Result: According to the meta-analysis, the overall vaccine efficacy was 87%, which showed obvious mortality reduction; however, high heterogeneity (93%) existed between studies, and publication bias existed. Subgroup analyses were performed based on the types of vaccines. The efficacy of the majority type of commercial vaccines, inactivated vaccines, was 90% (heterogeneity: I2=35%). Except for reducing mortality, vaccines for avian influenza in poultry can also reduce the risk of infection and the amount of shedding of virus particles after being infected. The efficacy of preventing infection of inactivated vaccine for homologous virus was 82% (heterogeneity: I2=62%), however, for heterologous virus, the vaccine efficacy was 0%. In the part of the dynamic model, we used the SAIR model to stimulate a barn-laid farm with 20,000 egg layers. Without the intervention of vaccination, the predicted dead number from HPAI was 17.8k, and even with the help of the cross-protection of LPAI, still meets the criteria of being reported and culled. As for the intervention of vaccination, the predicted dead number from HPAI could reduce to 280 (100% coverage of homologous vaccine), or 4.64k (100% coverage of heterologous vaccine); and by the day that the HPAI epidemic is extinct (defined as the number of layers in A and I states are both less than 1) would increase to 70 days (100% coverage of homologous vaccine) or 56 days (100% coverage of heterologous vaccine), indicated that after vaccination, the duration of the epidemic becomes longer. In concern of farm management, it’s essential to introduce new poultry into the flock. If using the strategy of continuous introduction, no matter whether administrating the vaccination, the simulating epidemic would persist, however, using the strategy of staged introduction, the epidemic extinct.

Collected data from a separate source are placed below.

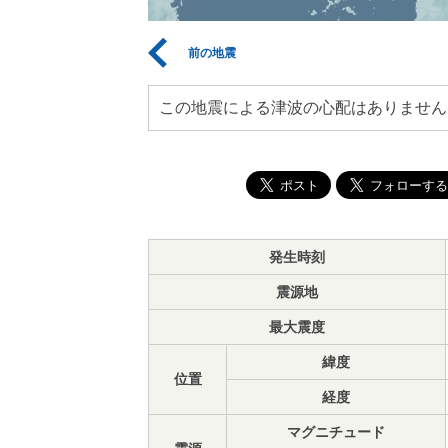
前の地震
この地震による津波の心配はありません
発生時刻
震源地
最大震度
緯度
位置
経度
マグニチュード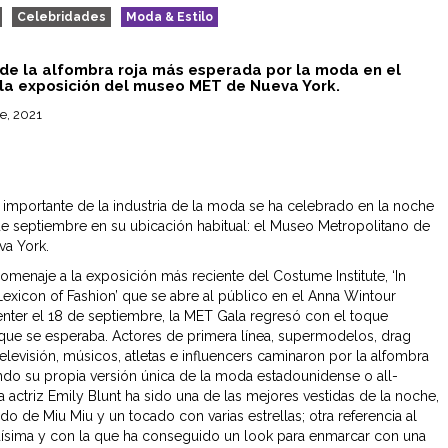
Celebridades
Moda & Estilo
 de la alfombra roja más esperada por la moda en el
la exposición del museo MET de Nueva York.
e, 2021
 importante de la industria de la moda se ha celebrado en la noche
de septiembre en su ubicación habitual: el Museo Metropolitano de
va York.
omenaje a la exposición más reciente del Costume Institute, ‘In
Lexicon of Fashion’ que se abre al público en el Anna Wintour
ter el 18 de septiembre, la MET Gala regresó con el toque
ue se esperaba. Actores de primera línea, supermodelos, drag
elevisión, músicos, atletas e influencers caminaron por la alfombra
endo su propia versión única de la moda estadounidense o all-
 actriz Emily Blunt ha sido una de las mejores vestidas de la noche,
do de Miu Miu y un tocado con varias estrellas; otra referencia al
dísima y con la que ha conseguido un look para enmarcar con una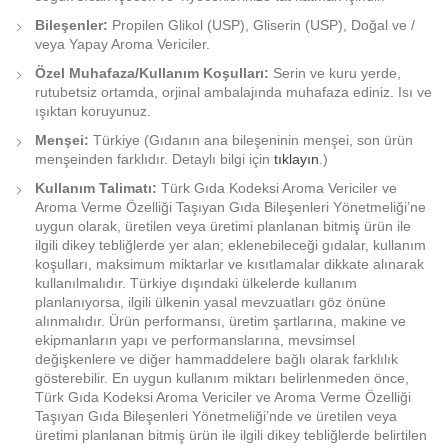
Bileşenler:
Propilen Glikol (USP), Gliserin (USP), Doğal ve /
veya Yapay Aroma Vericiler.
Özel Muhafaza/Kullanım Koşulları:
Serin ve kuru yerde,
rutubetsiz ortamda, orjinal ambalajında muhafaza ediniz. Isı ve
ışıktan koruyunuz.
Menşei:
Türkiye (Gıdanın ana bileşeninin menşei, son ürün
menşeinden farklıdır. Detaylı bilgi için
tıklayın
.)
Kullanım Talimatı:
Türk Gıda Kodeksi Aroma Vericiler ve
Aroma Verme Özelliği Taşıyan Gıda Bileşenleri Yönetmeliği’ne
uygun olarak, üretilen veya üretimi planlanan bitmiş ürün ile
ilgili dikey tebliğlerde yer alan; eklenebileceği gıdalar, kullanım
koşulları, maksimum miktarlar ve kısıtlamalar dikkate alınarak
kullanılmalıdır. Türkiye dışındaki ülkelerde kullanım
planlanıyorsa, ilgili ülkenin yasal mevzuatları göz önüne
alınmalıdır. Ürün performansı, üretim şartlarına, makine ve
ekipmanların yapı ve performanslarına, mevsimsel
değişkenlere ve diğer hammaddelere bağlı olarak farklılık
gösterebilir. En uygun kullanım miktarı belirlenmeden önce,
Türk Gıda Kodeksi Aroma Vericiler ve Aroma Verme Özelliği
Taşıyan Gıda Bileşenleri Yönetmeliği’nde ve üretilen veya
üretimi planlanan bitmiş ürün ile ilgili dikey tebliğlerde belirtilen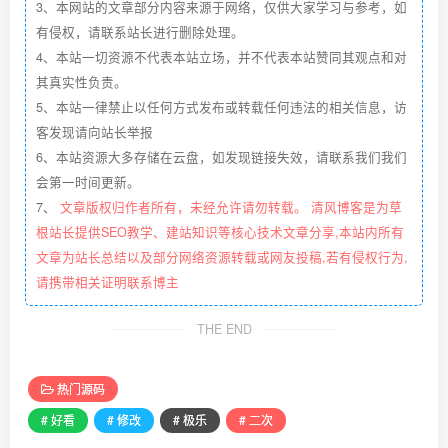
3、本网站的文章部分内容来源于网络，仅供大家学习与参考，如
有侵权，请联系站长进行删除处理。
4、本站一切资源不代表本站立场，并不代表本站赞同其观点和对
其真实性负责。
5、本站一律禁止以任何方式发布或转载任何违法的相关信息，访
客发现请向站长举报
6、本站资源大多存储在云盘，如发现链接失效，请联系我们我们
会第一时间更新。
7、
文章版权归作者所有，未经允许请勿转载。 清风博客是为草
根站长提供SEO教学、建站知识等核心技术文章分享,本站内所有
文章为站长总结以及部分网络资源转载或网友投稿,若有侵权行为,
请携带相关证明联系博主
THE END
热门源码
# 好看
# 修改
# 极乐
# 二次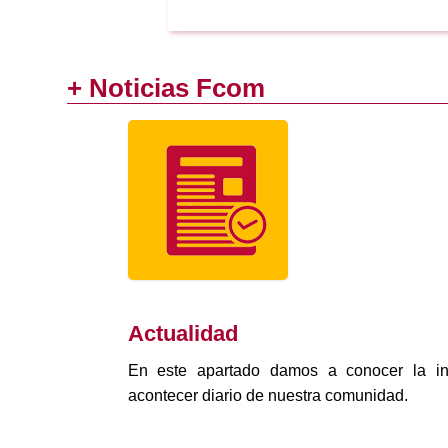
+ Noticias Fcom
Actualidad
En este apartado damos a conocer la in
acontecer diario de nuestra comunidad.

Discussion: Combining two parts of analysis, vaccination for layers to decrease the deaths from HPAI is a feasible approach in a certain farm, however, but prolongs the duration of the HPAI epidemic, especially of homologous vaccines, which may lead to the silent spread of HPAI and virus evolution. Therefore, vaccination needs to be implemented along with biosafety procedures (for example, all-in and all-out or the staged introduction), to eradicate the HPAI epidemic in poultry.